Após acusações, Havelange renuncia em segredo à Presidência honorária da Fifa

João Havelange
Image caption Havelange já havia renunciado em 2011 a cargo no COI para evitar punição após acusações

O brasileiro João Havelange renunciou secretamente ao cargo de presidente honorário da Fifa, a organização que controla o futebol mundial, para evitar punições após ser acusado de receber subornos.

Um relatório do comitê de ética da Fifa publicado nesta terça-feira indicou Havelange, seu ex-genro e ex-presidente da CBF (Confederação Brasileira de Futebol), Ricardo Teixeira, e Nicolás Leóz, que renunciou na semana passada ao cargo de presidente da Conmebol (Confederação Sul-Americana de Futebol), como receptores de propinas em um escândalo envolvendo a falida agência de marketing esportivo ISL.

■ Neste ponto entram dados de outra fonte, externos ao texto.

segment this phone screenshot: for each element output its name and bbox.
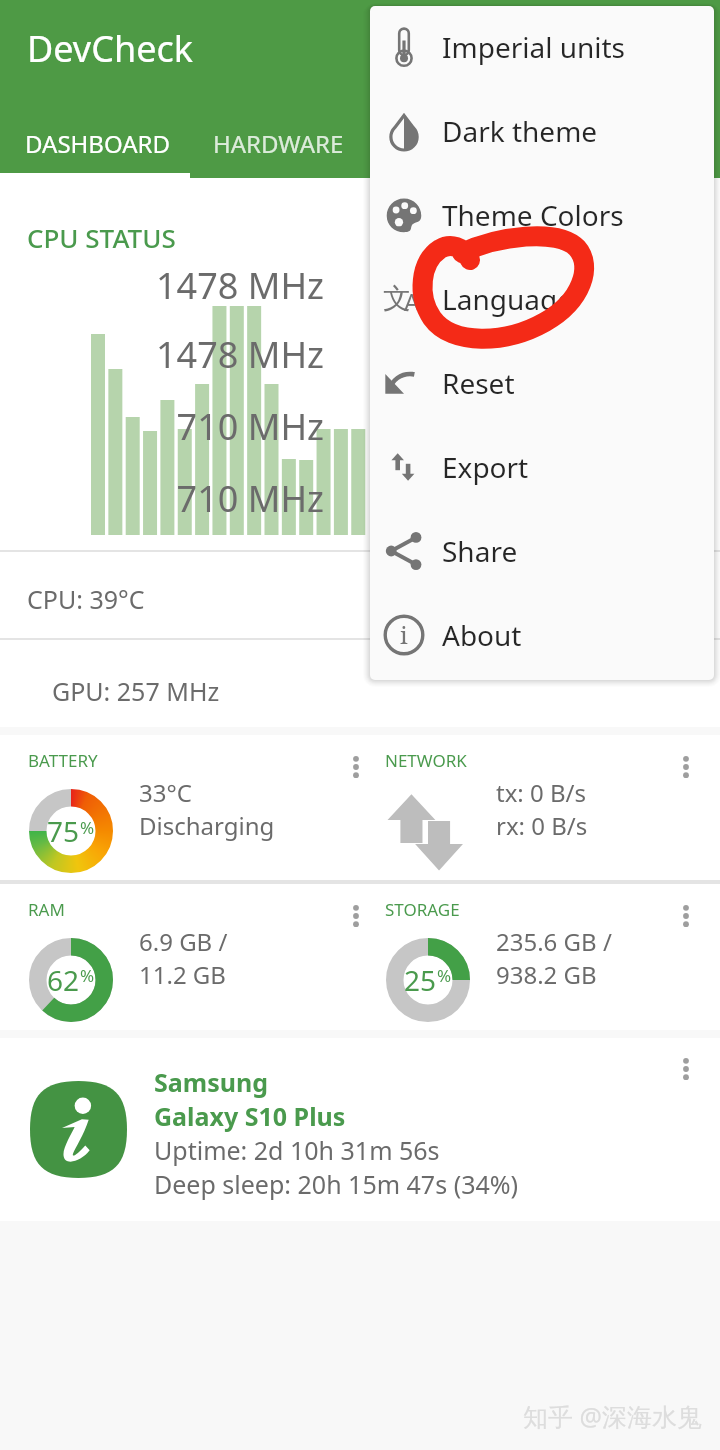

O relatório revelou que Havelange, que tem 96 anos, renunciou ao cargo no dia 18 de abril e que mais nenhuma ação será tomada em relação ao cargo.

Segundo o juiz da corte de ética da Fifa Joachim Eckert, que comandou as investigações, as acusações contra os três são anteriores à entrada em vigor do novo código de ética da entidade, adotado no ano passado após Ricardo Teixeira renunciar à Presidência da CBF, ao comando do comitê organizador da Copa do Mundo de 2014 e ao comitê executivo da Fifa.

Havelange se tornou presidente honorário da Fifa após deixar o comando da organização, que presidiu entre 1974 e 1998. Ele já havia renunciado em 2011 ao seu cargo no COI (Comitê Olímpico Internacional) para evitar punições por conta das acusações sobre o caso.

O relatório divulgado pela Fifa nesta terça-feira também exime o atual presidente da organização, Sepp Blatter, de qualquer envolvimento com irregularidades.

Blatter disse ter recebido o resultado das investigações "com satisfação".